The weight of authority is thus quite clear. The great majority of federal and state courts which have considered the self-help provisions have found them constitutional. See King v. South Jersey Nat'l Bank, supra at 168-69 n. 6. Further, commentators almost unanimously argue for the validity of such provisions. See 19 S.D.L. Rev., supra; Burke & Reber, State Action, Congressional Power and Creditors' Rights: An Essay on the Fourteenth Amendment, 47 S. Cal. L. Rev. 1 (1973); J. White & R. Summers, Handbook of the Law under the Uniform Commercial Code ยง 26-6 (1972). Professors White and Summers argue strenuously that striking down self-help provisions would be seriously detrimental to debtors. See J. White & R. Summers, *6 supra at 974-75. Professor Mentschikoff also advances strong policy considerations for upholding self-help provisions, including the dangers of increased costs to defaulting debtors, increased interest rates, additional burdens on court systems, and less readily available credit. Mentschikoff, Peaceful Repossession under the Uniform Commercial Code: A Constitutional and Economic Analysis, 14 Wm. & Mary L. Rev. 767 (1973).

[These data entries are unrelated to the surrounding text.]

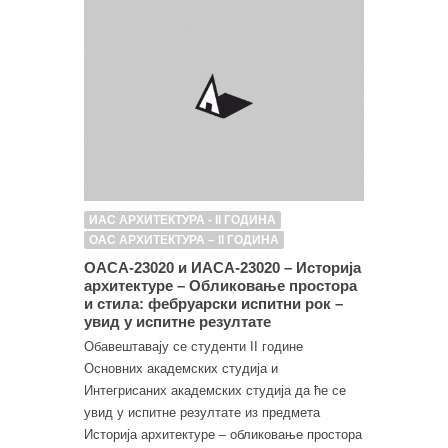
ИАС АРХИТЕКТУРА - II ГОДИНА
ОАС АРХИТЕКТУРА – II ГОДИНА
ОАСА-23020 и ИАСА-23020 – Историја
архитектуре – Обликовање простора
и стила: фебруарски испитни рок –
увид у испитне резултате
Обавештавају се студенти II године
Основних академских студија и
Интегрисаних академских студија да ће се
увид у испитне резултате из предмета
Историја архитектуре – обликовање простора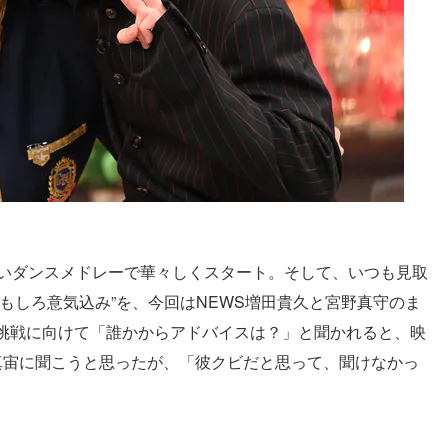
しいダンスメドレーで華々しくスタート。そして、いつも見取
もしろ意気込み”を、今回はNEWS増田貴久と宮野真守のま
挑戦に向けて「誰かからアドバイスは？」と聞かれると、映
真宙に聞こうと思ったが、「彼クビだと思って、聞けなかっ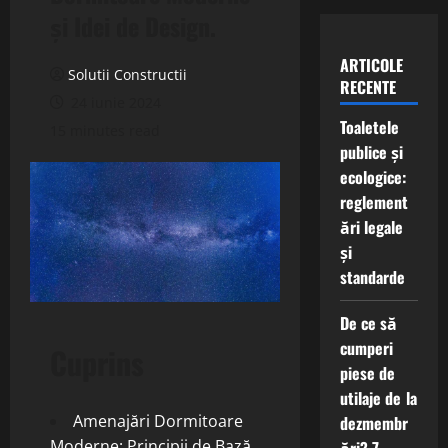
și Idei de Design.
ARTICOLE
Solutii Constructii
RECENTE
24 iunie 2024
Toaletele
15 minutes read
publice și
ecologice:
reglement
ări legale
și
standarde
De ce să
cumperi
Cuprins
piese de
utilaje de la
Amenajări Dormitoare
dezmembr
Moderne: Principii de Bază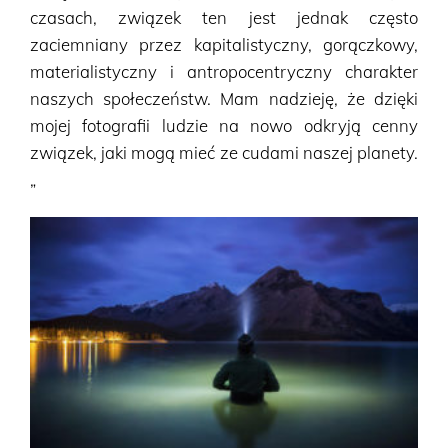
czasach, związek ten jest jednak często
zaciemniany przez kapitalistyczny, gorączkowy,
materialistyczny i antropocentryczny charakter
naszych społeczeństw. Mam nadzieję, że dzięki
mojej fotografii ludzie na nowo odkryją cenny
związek, jaki mogą mieć ze cudami naszej planety.
„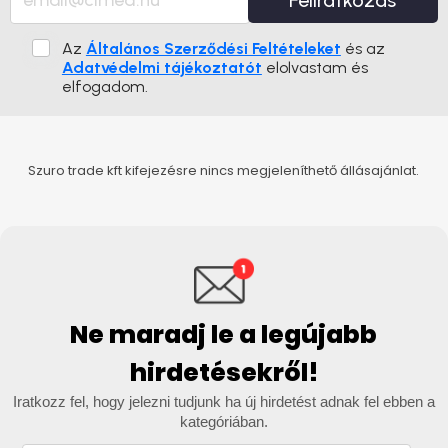
Feliratkozás
Az
Általános Szerződési Feltételeket
és az
Adatvédelmi tájékoztatót
elolvastam és
elfogadom.
Szuro trade kft kifejezésre nincs megjeleníthető állásajánlat.
Ne maradj le a legújabb
hirdetésekről!
Iratkozz fel, hogy jelezni tudjunk ha új hirdetést adnak fel ebben a
kategóriában.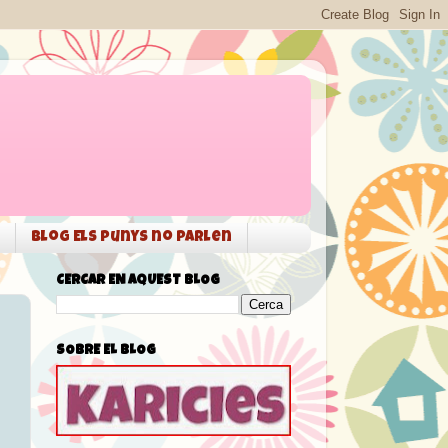
Blog Els punys no parlen
CERCAR EN AQUEST BLOG
SOBRE EL BLOG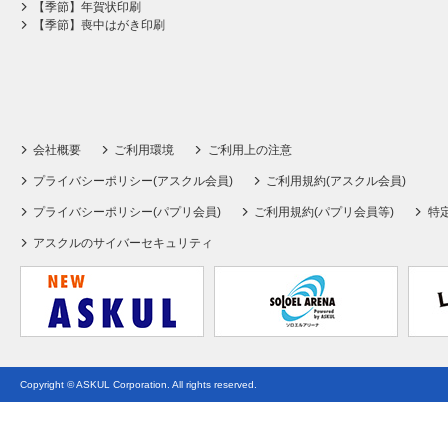
【季節】年賀状印刷
【季節】喪中はがき印刷
会社概要
ご利用環境
ご利用上の注意
プライバシーポリシー(アスクル会員)
ご利用規約(アスクル会員)
プライバシーポリシー(パプリ会員)
ご利用規約(パプリ会員等)
特
アスクルのサイバーセキュリティ
Copyright © ASKUL Corporation. All rights reserved.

[3] Thus, the issue before the court has been resolved by almost all courts and commentators which have considered it in favor of upholding the validity of self-help provisions, finding insufficient state action to justify invoking the due process clause. With these authorities we agree. Enactment of RCW 62 A. 9-503 is not in and of itself sufficient state action to compel invocation of the Fourteenth Amendment due process clause. We therefore hold the statute constitutional and affirm the trial court.


Petition for rehearing denied January 7, 1976.


[1] "Unless otherwise agreed a secured party has on default the right to take possession of the collateral. In taking possession a secured party may proceed without judicial process if this can be done without breach of the peace or may proceed by action. If the security agreement so provides the secured party may require the debtor to assemble the collateral and make it available to the secured party at a place to be designated by the secured party which is reasonably convenient to both parties. Without removal a secured party may render equipment unusable, and may dispose of collateral on the debtor's premises under RCW 62 A. 9-504." RCW 62 A. 9-503.